Uma perspectiva contrária a esta visão neoliberal, apresentada por Casey (1990) e Steedman (1985), sugere que a estrutura de ensino tem sido definida por dualismos de gênero biologicamente determinados que tem codificado mulheres como "femininas"e então representa professoras como "mães." Como resultado, o status professional das mulheres professoras é associado ao trabalho doméstico na esfera privada. Embora o discurso educacional sobre as mulheres professoras é freqüentemente essencializado por noções tradicionais de identidade feminina, o paradoxo é que tais noções são construídas como irracionais e guiadas por emoções. Em decorrência disso, a construção social do status professional das mulheres promove a naturalização da identidade da mulher educadora como sendo inferior à do homem educador (Dillabough, 1999). O dualismo de gênero inerente à profissão do magistério é então "representado de múltiplas formas; mulheres professoras como subordinadas, como mães, e como bode expiatório para o que não tem sido alcançado na educação"(Dillabough, 1999, 385). Em  "Entre a casa e a escola: educadoras do ensino fundamental na periferia de São Paulo"(Capítulo 8), Marília Pinto de Carvalho traz para o primeiro plano diversos aspectos negativos que estão entremeados no debate público-doméstico, tais como: a substituição de competência técnica por simples dedicação; o uso ideológico desta perspectiva para desmobilizar organizações coletivas de professores e facilitar a aceitação e o conformismo em face aos baixos salários do magistério; a falta de definição entre os professionais da educação nas escolas. Carvalho questiona o conceito de "professor como ator racional," argumentando que:

Em algum casos, eles só aparecem como negativos se estamos comparando a escola e as professoras com um padrão considerado positivo e esse padrão é que precisa ser questionado, levando-nos a uma revisão dos nossos conceitos de bom profissional, de competência, de docilidade ou militância e de relações professionais adequadas (p. 238).

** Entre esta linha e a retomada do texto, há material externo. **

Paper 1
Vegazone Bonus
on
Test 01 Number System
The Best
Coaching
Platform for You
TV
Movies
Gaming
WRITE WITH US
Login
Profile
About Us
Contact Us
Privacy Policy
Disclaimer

Álvaro Hypolito Moreira e os demais colaboradores do livro mostram com realismo como as professoras experimenta no Brasil tais hierarquias de gênero. Diversos capítulos oferecem ao leitor uma visão privilegiada das transformações que ocorreram na profissão de magistério na virada do século 20 e ilustram as complicadas relações de gênero existentes na carreira docente hoje. Os conceitos de "des-qualificação" e desvalorização da profissão do magistério começam a aparecer em "Profisionalismo, escola normal, feminização e femilização: magistério sul-rio-grandense de instrução pública – 1880-1935"(Capítulo 3), de autoria de Elomar Tambara. Este capítulo revela como os professores eram certificados até o advento da República e a "desqualificação" que ocorreu com a passagem da chamada Velha República. De acordo com a perspectiva da autora, embora estas mudanças significaram um inquestionável avanço para as mulheres naquele período, permitindo que elas ingressassem no mercado de trabalho, o estabelecimento da ideologia de feminização associada com mecanismos políticos que estimularam a "desqualificação profissional consubstanciados, em especial, na cosmovisão dominante"(p. 94) que ocorreu através da implantação das Escolas Normais significou a consolidação do magistério de nível primário, fazendo dele uma profissão "secundária." 

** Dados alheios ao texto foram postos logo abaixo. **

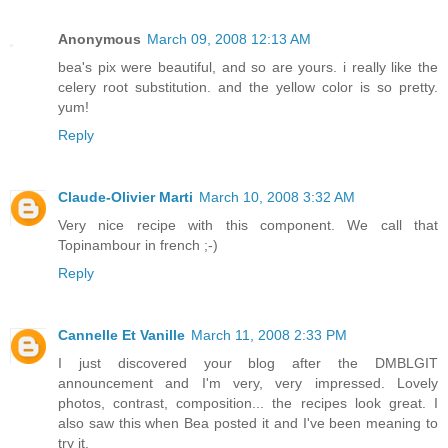
Anonymous
March 09, 2008 12:13 AM
bea's pix were beautiful, and so are yours. i really like the
celery root substitution. and the yellow color is so pretty.
yum!
Reply
Claude-Olivier Marti
March 10, 2008 3:32 AM
Very nice recipe with this component. We call that
Topinambour in french ;-)
Reply
Cannelle Et Vanille
March 11, 2008 2:33 PM
I just discovered your blog after the DMBLGIT
announcement and I'm very, very impressed. Lovely
photos, contrast, composition... the recipes look great. I
also saw this when Bea posted it and I've been meaning to
try it.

As relações de gênero e a forma como se deu a reestruturação das escolas sob a égide da ideologia neoliberal são discutidos em "Profissionais da educação, cultura escolar e relações de gênero: a relação entre os inspetores escolares e as diretoras de grupos em Belo Horizonte na Primeira República"(Capítulo 4). Luciano Mendes de Faria Filho discute as relações entre inspetores escolares e diretoras de grupos no sistema educacional de Belo Horizonte no começo do século XX quando o sistema público de educação primária e a cultura das escolas estavam sendo reestruturadas para atender as necessidades de uma sociedade em processo de modernização e as demandas do emergente sistema capitalista brasileiro. A idéia do "professor como um ator racional" começa a aparecer durante este período e as tensões entre professores e diretores de escola, de um lado, e os inspetores escolares e representantes da Secretaria de Educação (majoritariamente homens), por outro lado, podiam ser observadas. Farias argumenta que no meio destas tensões, intensificadas pelo processo de reestruturação do sistema de ensino, no qual diferentes grupos disputavam a melhor forma de reorganizar as escolas (i.e, dividir os estudantes em grupos, selecionar o currículo apropriado, distribuir o tempo escolar, etc.), os professores também estavam desenvolvendo suas identidades profissionais – a identidade de educadora como mãe, e como bode expiatório para fracassos educacionais.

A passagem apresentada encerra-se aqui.